There is a fine line, however, between taking from the system, and being taken in by it. A few months after the zombiewalks in Overvecht and Barakaldo, there was another one in Sitges, organised by the fashion brand Eastpak. It effectively illustrates how potentially subversive narratives can be neutralized by their incorporation into a blatant celebration of a sponsor's brand identity. The Situationists in their time had already witnessed how ironic diversions of meaning could be turned back on themselves. They called it recuperation, the process by which radical ideas and images are turned into commodities and internalised by mainstream society.
But the complicity of counter-cultural initiatives with the prevailing social order goes beyond their vulnerability to recuperation. The dérive, for instance, is not unrelated to the tradition established by the flâneur, the “gentleman stroller of the streets” who emerged from the Parisian arcades of the 19th century. These arcades, narrow passageways lined with retail shops and covered with arching glass roofs, can be considered the conceptual predecessors of the department stores, and later, the indoor shopping mall. It would be fair to suggest, therefore, that today's stupefied window shopper and the disaffected psychogeographer have descended from the same historical figure.

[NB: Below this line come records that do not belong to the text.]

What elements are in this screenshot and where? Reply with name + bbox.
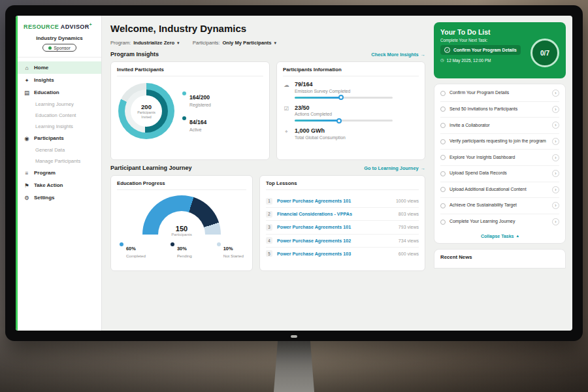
lesson-views: 793 views — [399, 225, 419, 229]
emission-progress-track — [295, 97, 393, 99]
lesson-views: 734 views — [399, 238, 419, 243]
participants-information-title: Participants Information — [283, 67, 419, 76]
sponsor-badge: Sponsor — [42, 44, 76, 52]
program-select-label: Program: — [110, 40, 131, 46]
task-row[interactable]: Invite a Collaborator › — [440, 118, 559, 134]
actions-label: Actions Completed — [295, 112, 393, 116]
task-row[interactable]: Complete Your Learning Journey › — [440, 214, 559, 230]
invited-donut-inner: 200 Participants Invited — [125, 90, 168, 133]
education-icon: ▤ — [24, 90, 30, 96]
chevron-up-icon: ▴ — [516, 233, 519, 238]
program-icon: ≡ — [24, 170, 30, 176]
sidebar-item-label: Education — [34, 90, 59, 95]
main-content: Welcome, Industry Dynamics Program: Indu… — [102, 16, 433, 331]
participants-icon: ◉ — [24, 135, 30, 142]
sidebar-item-label: Insights — [34, 77, 54, 83]
collapse-tasks-link[interactable]: Collapse Tasks ▴ — [440, 229, 559, 241]
task-checkbox[interactable] — [440, 155, 446, 160]
task-checkbox[interactable] — [440, 171, 446, 176]
legend-registered: 164/200 Registered — [182, 90, 211, 107]
lesson-row: 4 Power Purchase Agreements 102 734 view… — [266, 235, 419, 248]
participants-select-value: Only My Participants — [222, 40, 271, 46]
chevron-right-icon[interactable]: › — [552, 218, 559, 225]
task-row[interactable]: Upload Spend Data Records › — [440, 166, 559, 182]
actions-progress-track — [295, 120, 393, 122]
org-name: Industry Dynamics — [18, 35, 101, 41]
emission-survey-row: ☁ 79/164 Emission Survey Completed — [283, 81, 419, 99]
chevron-right-icon[interactable]: › — [552, 122, 559, 129]
sidebar-item-label: Participants — [34, 135, 64, 141]
settings-icon: ⚙ — [24, 195, 30, 201]
program-select-value: Industrialize Zero — [133, 40, 174, 46]
task-row[interactable]: Explore Your Insights Dashboard › — [440, 150, 559, 166]
sidebar-item-take-action[interactable]: ⚑ Take Action — [18, 179, 101, 191]
consumption-icon: ⌖ — [283, 128, 290, 135]
task-row[interactable]: Upload Additional Educational Content › — [440, 182, 559, 199]
program-select[interactable]: Program: Industrialize Zero ▾ — [110, 40, 180, 46]
sidebar-item-settings[interactable]: ⚙ Settings — [18, 191, 101, 204]
lesson-link[interactable]: Power Purchase Agreements 102 — [277, 238, 394, 244]
task-label: Confirm Your Program Details — [449, 90, 548, 96]
task-checkbox[interactable] — [440, 220, 446, 225]
logo-text-resource: RESOURCE — [24, 24, 59, 30]
emission-icon: ☁ — [283, 82, 290, 88]
sidebar-item-home[interactable]: ⌂ Home — [18, 61, 101, 74]
chevron-right-icon[interactable]: › — [552, 154, 559, 161]
task-row[interactable]: Achieve One Sustainability Target › — [440, 198, 559, 214]
go-to-learning-journey-link[interactable]: Go to Learning Journey → — [364, 165, 425, 171]
sidebar-item-manage-participants[interactable]: Manage Participants — [18, 155, 101, 167]
registered-label: Registered — [189, 103, 211, 107]
check-more-insights-label: Check More Insights — [371, 52, 418, 57]
task-checkbox[interactable] — [440, 187, 446, 192]
sidebar-item-learning-insights[interactable]: Learning Insights — [18, 121, 101, 132]
sidebar-item-general-data[interactable]: General Data — [18, 144, 101, 155]
task-checkbox[interactable] — [440, 203, 446, 208]
arrow-right-icon: → — [421, 52, 425, 57]
lesson-link[interactable]: Power Purchase Agreements 103 — [277, 251, 394, 257]
todo-panel: Your To Do List Complete Your Next Task:… — [433, 16, 572, 331]
lesson-row: 3 Power Purchase Agreements 101 793 view… — [266, 221, 419, 234]
sidebar-item-program[interactable]: ≡ Program — [18, 167, 101, 179]
chevron-right-icon[interactable]: › — [552, 202, 559, 209]
check-more-insights-link[interactable]: Check More Insights → — [371, 52, 425, 57]
task-checkbox[interactable] — [440, 139, 446, 144]
go-to-learning-journey-label: Go to Learning Journey — [364, 165, 418, 171]
program-insights-title: Program Insights — [110, 51, 159, 57]
chevron-right-icon[interactable]: › — [552, 186, 559, 193]
legend-completed: 60% Completed — [120, 241, 146, 258]
monitor-stand — [274, 340, 314, 392]
task-row[interactable]: Confirm Your Program Details › — [440, 86, 559, 102]
not-started-value: 10% — [223, 246, 233, 252]
todo-summary-card: Your To Do List Complete Your Next Task:… — [434, 22, 566, 78]
todo-due-date-label: 12 May 2025, 12:00 PM — [447, 58, 491, 63]
chevron-right-icon[interactable]: › — [552, 138, 559, 145]
todo-next-task[interactable]: ✓ Confirm Your Program Details — [440, 45, 521, 55]
page-title: Welcome, Industry Dynamics — [110, 23, 425, 34]
sidebar-item-education[interactable]: ▤ Education — [18, 86, 101, 99]
chevron-right-icon[interactable]: › — [552, 106, 559, 113]
completed-label: Completed — [126, 253, 146, 258]
learning-journey-header: Participant Learning Journey Go to Learn… — [110, 165, 425, 171]
education-gauge-center: 150 Participants — [142, 225, 221, 237]
education-progress-title: Education Progress — [117, 180, 246, 190]
recent-news-header[interactable]: Recent News — [434, 249, 566, 269]
arrow-right-icon: → — [421, 165, 425, 171]
sidebar-item-learning-journey[interactable]: Learning Journey — [18, 99, 101, 110]
actions-progress-knob — [336, 118, 342, 123]
sidebar-item-participants[interactable]: ◉ Participants — [18, 132, 101, 144]
chevron-right-icon[interactable]: › — [552, 90, 559, 97]
task-row[interactable]: Send 50 Invitations to Participants › — [440, 102, 559, 118]
chevron-right-icon[interactable]: › — [552, 170, 559, 177]
task-checkbox[interactable] — [440, 123, 446, 128]
task-checkbox[interactable] — [440, 106, 446, 112]
lesson-link[interactable]: Power Purchase Agreements 101 — [277, 224, 394, 230]
insights-icon: ✦ — [24, 77, 30, 84]
emission-label: Emission Survey Completed — [295, 89, 393, 93]
participants-select[interactable]: Participants: Only My Participants ▾ — [193, 40, 276, 46]
lesson-link[interactable]: Power Purchase Agreements 101 — [277, 198, 391, 204]
task-row[interactable]: Verify participants requesting to join t… — [440, 134, 559, 150]
sidebar-item-education-content[interactable]: Education Content — [18, 110, 101, 121]
task-checkbox[interactable] — [440, 91, 446, 96]
sidebar-item-insights[interactable]: ✦ Insights — [18, 74, 101, 86]
lesson-link[interactable]: Financial Considerations - VPPAs — [277, 211, 394, 217]
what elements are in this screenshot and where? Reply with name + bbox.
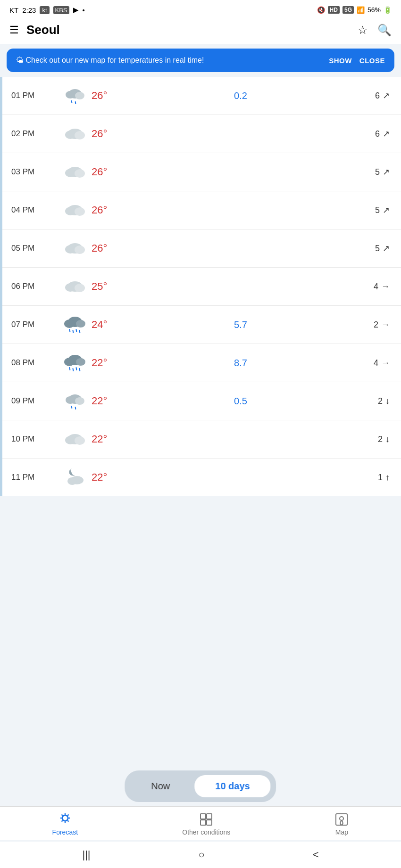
- forecast-wind: 4 →: [343, 282, 390, 292]
- svg-rect-33: [79, 368, 80, 371]
- svg-point-13: [75, 207, 85, 216]
- banner-close-button[interactable]: CLOSE: [359, 57, 385, 65]
- nav-item-map[interactable]: Map: [334, 812, 349, 836]
- android-nav-bar: ||| ○ <: [0, 842, 401, 868]
- forecast-wind: 5 ↗: [343, 243, 390, 254]
- forecast-icon: [58, 391, 92, 411]
- header-left: ☰ Seoul: [9, 23, 60, 37]
- menu-button[interactable]: ☰: [9, 24, 19, 36]
- forecast-icon: [58, 429, 92, 450]
- other-nav-icon: [199, 812, 213, 827]
- svg-rect-30: [69, 367, 70, 370]
- svg-rect-26: [79, 330, 80, 333]
- wind-direction-icon: ↗: [383, 129, 390, 139]
- banner-emoji: 🌤: [16, 56, 24, 64]
- svg-rect-4: [75, 101, 76, 104]
- 10days-button[interactable]: 10 days: [194, 775, 270, 797]
- forecast-row[interactable]: 08 PM 22° 8.7 4 →: [0, 344, 401, 382]
- forecast-row[interactable]: 07 PM 24° 5.7 2 →: [0, 306, 401, 344]
- favorite-button[interactable]: ☆: [358, 24, 368, 37]
- forecast-row[interactable]: 06 PM 25° 4 →: [0, 268, 401, 306]
- forecast-row[interactable]: 09 PM 22° 0.5 2 ↓: [0, 382, 401, 420]
- forecast-time: 09 PM: [11, 396, 58, 406]
- svg-rect-32: [75, 367, 77, 370]
- svg-point-35: [66, 396, 75, 404]
- svg-rect-57: [336, 814, 347, 825]
- forecast-temp: 26°: [92, 242, 139, 254]
- forecast-temp: 22°: [92, 433, 139, 445]
- forecast-time: 11 PM: [11, 473, 58, 482]
- svg-line-52: [61, 820, 62, 821]
- svg-point-21: [64, 319, 75, 328]
- forecast-icon: [58, 123, 92, 144]
- other-nav-label: Other conditions: [182, 828, 230, 836]
- battery-icon: 🔋: [384, 6, 392, 14]
- svg-point-43: [67, 477, 77, 485]
- banner-show-button[interactable]: SHOW: [329, 57, 352, 65]
- svg-rect-24: [72, 330, 74, 333]
- forecast-row[interactable]: 04 PM 26° 5 ↗: [0, 191, 401, 229]
- wind-direction-icon: →: [381, 358, 390, 368]
- city-name: Seoul: [26, 23, 60, 37]
- nav-item-other[interactable]: Other conditions: [182, 812, 230, 836]
- forecast-wind: 2 →: [343, 320, 390, 330]
- carrier: KT: [9, 6, 18, 14]
- svg-point-40: [65, 436, 75, 444]
- svg-point-15: [65, 245, 75, 254]
- header-right: ☆ 🔍: [358, 24, 392, 37]
- forecast-row[interactable]: 01 PM 26° 0.2 6 ↗: [0, 77, 401, 115]
- wind-direction-icon: ↗: [383, 205, 390, 215]
- forecast-icon: [58, 238, 92, 259]
- header: ☰ Seoul ☆ 🔍: [0, 18, 401, 44]
- svg-rect-38: [75, 407, 76, 409]
- forecast-precip: 5.7: [139, 319, 343, 330]
- play-icon: ▶: [73, 6, 79, 14]
- forecast-icon: [58, 200, 92, 221]
- svg-point-28: [64, 358, 75, 366]
- forecast-time: 06 PM: [11, 282, 58, 291]
- forecast-icon: [58, 352, 92, 373]
- svg-rect-53: [200, 814, 206, 819]
- now-button[interactable]: Now: [130, 775, 191, 797]
- nav-item-forecast[interactable]: Forecast: [52, 812, 78, 836]
- forecast-row[interactable]: 02 PM 26° 6 ↗: [0, 115, 401, 153]
- forecast-wind: 2 ↓: [343, 396, 390, 406]
- forecast-icon: [58, 276, 92, 297]
- kbs-icon: KBS: [53, 6, 69, 14]
- forecast-row[interactable]: 11 PM 22° 1 ↑: [0, 459, 401, 496]
- svg-point-12: [65, 207, 75, 215]
- map-nav-label: Map: [335, 828, 348, 836]
- wind-direction-icon: ↗: [383, 90, 390, 101]
- forecast-wind: 2 ↓: [343, 434, 390, 444]
- svg-point-7: [75, 131, 85, 139]
- svg-point-19: [75, 284, 85, 292]
- dot-icon: •: [83, 6, 85, 14]
- forecast-icon: [58, 467, 92, 488]
- forecast-row[interactable]: 10 PM 22° 2 ↓: [0, 420, 401, 459]
- battery: 56%: [368, 6, 381, 14]
- forecast-time: 04 PM: [11, 205, 58, 215]
- forecast-time: 08 PM: [11, 358, 58, 368]
- svg-point-2: [75, 92, 84, 99]
- recent-apps-button[interactable]: |||: [82, 849, 90, 861]
- forecast-temp: 22°: [92, 471, 139, 483]
- home-button[interactable]: ○: [198, 849, 204, 861]
- svg-rect-56: [207, 820, 212, 825]
- forecast-wind: 1 ↑: [343, 473, 390, 483]
- svg-point-41: [75, 436, 85, 445]
- wind-direction-icon: ↓: [385, 396, 390, 406]
- back-button[interactable]: <: [313, 849, 319, 861]
- time-selector: Now 10 days: [125, 770, 276, 802]
- forecast-row[interactable]: 03 PM 26° 5 ↗: [0, 153, 401, 191]
- svg-rect-54: [207, 814, 212, 819]
- forecast-time: 03 PM: [11, 167, 58, 177]
- svg-point-36: [75, 397, 84, 405]
- svg-point-16: [75, 246, 85, 254]
- forecast-temp: 26°: [92, 128, 139, 140]
- forecast-icon: [58, 85, 92, 106]
- forecast-table: 01 PM 26° 0.2 6 ↗ 02 PM 26° 6 ↗ 03 PM: [0, 77, 401, 496]
- forecast-row[interactable]: 05 PM 26° 5 ↗: [0, 229, 401, 268]
- forecast-temp: 26°: [92, 204, 139, 216]
- banner-actions: SHOW CLOSE: [329, 57, 385, 65]
- search-button[interactable]: 🔍: [377, 24, 392, 37]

Any effort to challenge the definition of public space as provided by the shopping mall, should acknowledge that we are all implicated in its construction. Indeed, it may be one of the few remaining sites where daily experience and the abstract inner workings of modern society intersect. The aim, then, is not necessarily to abolish the mall, but to reinvent it as a testing ground for alternative interpretations of the role of the “public”.
The parade of zombies through the shopping malls of Overvecht and Barakaldo could be seen as an ironic commentary on the deadly routine of shopping. But irony implies a kind of detachment from daily life, perpetuating the state of affairs by providing an alibi for conformism. To truly resurrect the flâneur as a figure of opposition to the alienating effects of consumer society, the zombiewalks depend instead on a total collapse of ironic distance. That is to say, they depend on the wholehearted and uninhibited surrender of their participants to the pleasure of the role-play itself.
In other words, Stay Inside. Close windows and doors is a seditious invitation to come out and play. Obscene, vulgar and free from moral constraints, the flâneur-zombie is a modern Jekyll and Hyde, a reminder that what ultimately separates the window shopper from the commodities on display is not glass, nor money, but social conditioning.